April 16 Page 31
Story: Joe Okyere. Agona Swedru
The Vice-Chancellor of the University of Cape Coast, Reverend Professor Emmanuel Addow Obeng, has stressed the need for citizens of the Central Region to mobilise home-grown investment as intervention for growth and poverty reduction in the region.
Rev. Prof. Obeng said although the region was reputed to be the tourism hub of the country, its impact on the local economy was far from satisfactory.
He said the same could be said about the region’s agricultural potential which is yet to reflect on the level of development the region has seen so far.
In a welcoming address at the opening of a regional development forum at Agona Swedru, Rev. Prof. Obeng agreed that the region’s problem lay in the lack or failure of her own people and indigenous institutions to take the lead in fully harnessing the resources nature had endowed them with, to ensure a turnaround for her local economy.
The forum was organised through the collaborative efforts of the Faculty of Social Sciences, University of Cape Coast; the Central Regional Development Commission (CEDECOM) and the Regional Coordinating Council. It had the theme “Harnessing the Resources of the Central Region for accelerated development”.

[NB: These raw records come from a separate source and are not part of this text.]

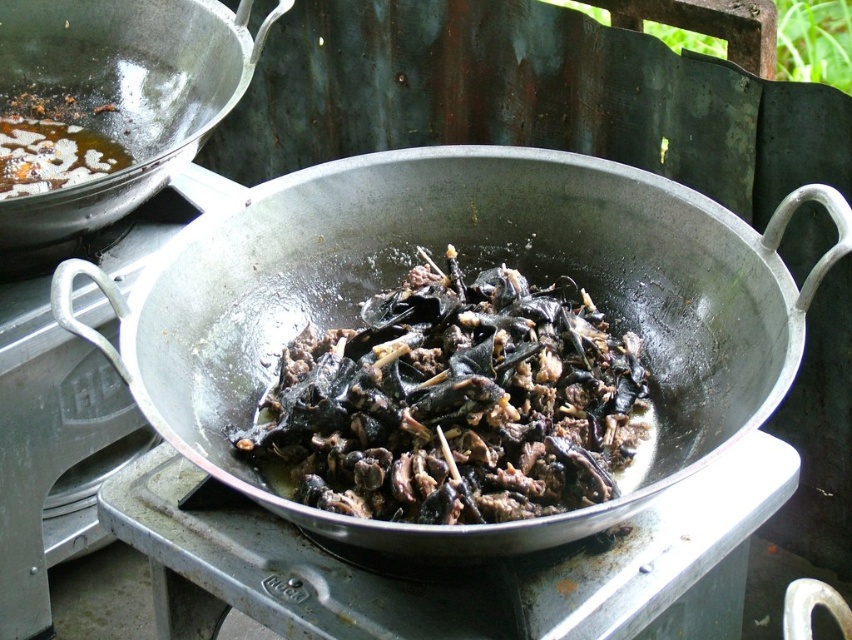 You are a chef trying to reach the shiny metallic wok at upper left to stir the ingredients. However, your arm is only 1 meter long. Can you reach it without moving the black matte wok at center?

The black matte wok at center is positioned under the shiny metallic wok at upper left, so the shiny metallic wok at upper left is above the black matte wok at center. Since the black matte wok at center is in the way, you cannot reach the shiny metallic wok at upper left without moving it first.

Please look at the image and tell me what is located at the point with coordinates point (x=455, y=403)?

The black matte food at center is located at point (x=455, y=403).

You are a chef trying to choose between two woks for a stir fry recipe that requires a wider cooking surface. Based on the image, which wok between the black matte wok at center and the shiny metallic wok at upper left should you select?

The black matte wok at center has a greater width than the shiny metallic wok at upper left, so you should choose the black matte wok at center for the stir fry recipe requiring a wider cooking surface. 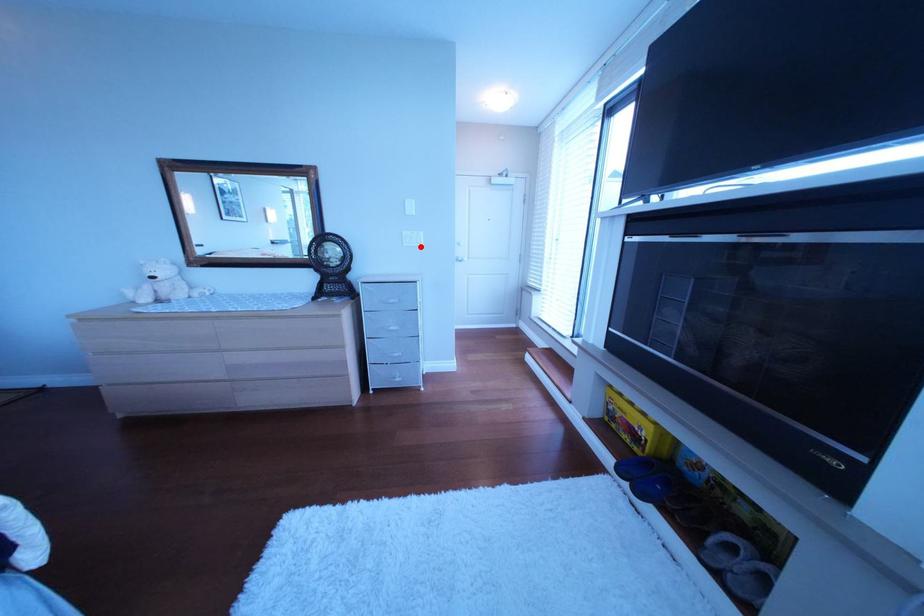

He reminded the people that the radical political interpretation of development, which argues for political action to achieve dramatic changes in the order of things, was no more tenable.
He said a more plausible thinking was that the government should create an enabling environment that would ensure sustainable, equitable and widespread private sector-led growth with an accompanying reduction in poverty levels.
He stated that beyond natural resources, socio-economic development practitioners placed a high premium on education, training and research and these were areas in which the region had a huge comparative advantage.
“As head of one of the two pubic universities in the Central Region...I cannot hide my embarrassment at our inability in the past to influence the socio-economic development of the region beyond what it is now,” he said.
Rev. Prof. Obeng said this awareness had engendered new thinking which had informed some of the new programmes and structures the university had established in the recent past, all of which had direct and indirect influences on growth, wealth creation and poverty reduction.
The Central Regional Minister, Nana Ato Arthur, commended CEDECOM for spearheading the development of the region.
He underscored the need for the human resource development of the region and the role of tertiary institutions in that direction and expressed the hope that the collaboration between the stakeholders would be sustained to enhance the region’s socio-economic development.
The Executive Director of CEDECOM, Mr John Akowuah, said the forum was expected to enhance private sector-led development initiatives; establishment of linkages between farmers and manufacturers, and strategise for the socio-economic development of the region.
He expressed the hope that participants would achieve the objectives of the forum for the development of the region.
The Chief Executive of the Coastal Grooves Limited, Mr Daniel Danquah, suggested the formation of a “ Club 20” to support the development of the region.